These Extensive
Groves Of Aspen Are A Marked Feature Of The Nevada Woods.
Some of the
lower mountains are covered with them, giving rise to remarkably
beautiful masses of pale, translucent green
In spring and summer,
yellow and orange in autumn, while in winter, after every leaf has
fallen, the white bark of the boles and branches seen in mass seems
like a cloud of mist that has settled close down on the mountain,
conforming to all its hollows and ridges like a mantle, yet roughened
on the surface with innumerable ascending spires.

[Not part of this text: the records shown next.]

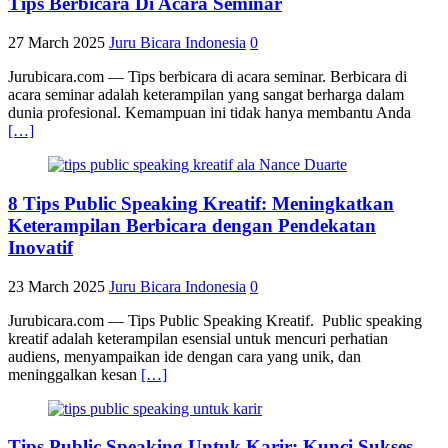
Tips Berbicara Di Acara Seminar
27 March 2025
Juru Bicara Indonesia
0
Jurubicara.com — Tips berbicara di acara seminar. Berbicara di
acara seminar adalah keterampilan yang sangat berharga dalam
dunia profesional. Kemampuan ini tidak hanya membantu Anda
[…]
8 Tips Public Speaking Kreatif: Meningkatkan
Keterampilan Berbicara dengan Pendekatan
Inovatif
23 March 2025
Juru Bicara Indonesia
0
Jurubicara.com — Tips Public Speaking Kreatif. Public speaking
kreatif adalah keterampilan esensial untuk mencuri perhatian
audiens, menyampaikan ide dengan cara yang unik, dan
meninggalkan kesan
[…]
Tips Public Speaking Untuk Karir: Kunci Sukses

Just above the aspens we entered a fine, close growth of foxtail pine,
the tallest and most evenly planted I had yet seen. It extended along
a waving ridge tending north and south and down both sides with but
little interruption for a distance of about five miles. The trees
were mostly straight in the bole, and their shade covered the ground
in the densest places, leaving only small openings to the sun. A few
of the tallest specimens measured over eighty feet, with a diameter of
eighteen inches; but many of the younger trees, growing in tufts, were
nearly fifty feet high, with a diameter of only five or six inches,
while their slender shafts were hidden from top to bottom by a close,
fringy growth of tasseled branchlets. A few white pines and balsam
firs occur here and there, mostly around the edges of sunny openings,
where they enrich the air with their rosiny fragrance, and bring out
the peculiar beauties of the predominating foxtails by contrast.